Mullin’s works adhere to a tight logical framework that calls to mind the musical constraints of an arrangement by Bach: there are a set number of variables and these are contained. Clearly there is a nod to Betty Woodman’s alternate realities: the steel shelves and wall painting position the ceramic works in real space, but Mullin’s universe is hermetically sealed; the vessel mirrors its environment and vice versa. Unlike Woodman’s gangly and seemingly unusable objects, Mullin pledges allegiance to the concept of practicality, going so far as to show her vases containing vestiges of living organisms. Whether it is a clever ruse—meant to leave the viewer questioning the use of pattern as a vehicle of adhesion within installation art—or an afterthought meant to invent a sumptuous environment for a singular object, the traditional nature of Mullin’s vessels is a quandary. Grayson Perry builds on the vase as memorial and narrative object, and then expands and elaborates from a relatively humble object into an expansive and sometimes overbearing epic. Mullins on the other hand limits herself, preventing narrative through strict pattern or surface texture. In Together Forever and Sauce On It, the two pairs of vases eschew all pattern and instead have a glistening deep oxidized bronze earthenware finish. While the steel shelf element in Sauce On It has a gentle pattern mimicking the hemispherical edging on the ceramics, thus offering a visual linkage, Together Forever challenges the viewer to believe that there is more here than simply two vessels on a shelf. Mullin is at her most convincing though when she offers viewers more to see, enveloping detailed works such as Top 5 and Bananas in which the pattern runs off the shelf or vessel; or Like So which plays with repetition and optical flickering do actually call to mind the still lifes of Matisse or Hockney—she obviously enjoys hovering between modernism and postmodernism.
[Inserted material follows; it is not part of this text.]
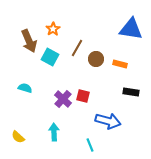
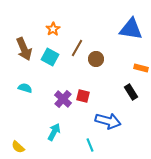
brown arrow: moved 5 px left, 8 px down
orange rectangle: moved 21 px right, 4 px down
black rectangle: rotated 49 degrees clockwise
cyan arrow: rotated 30 degrees clockwise
yellow semicircle: moved 10 px down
What is most striking—and this again recalls the reference to Bach—is Mullin’s sense of control. The vegetation inhabiting the installations is carefully pruned, with long-living hearty blossoms, snippets of evergreens or even dried flowers: there is an active campaign to remove any sense of decay—these are not memento mori. Similarly in sensibility, the vessels, while sometimes having outlandish volumes or elaborate handles, never stray from a basic symmetry; the handles in works like Showtime and Staring Contest begin to resemble the over-the-top ruffles in 17th century Dutch portraits or the hairdos of the Infantas and ladies-in-waiting in Velazquez and Goya. If these are subversive gestures, they are also carefully choreographed so as to be only subtly discernable, but very emblematic and fitting for a medium as traditional and practical as ceramics. Mullin presents the object and its image, and leaves us wondering where one begins and the other ends.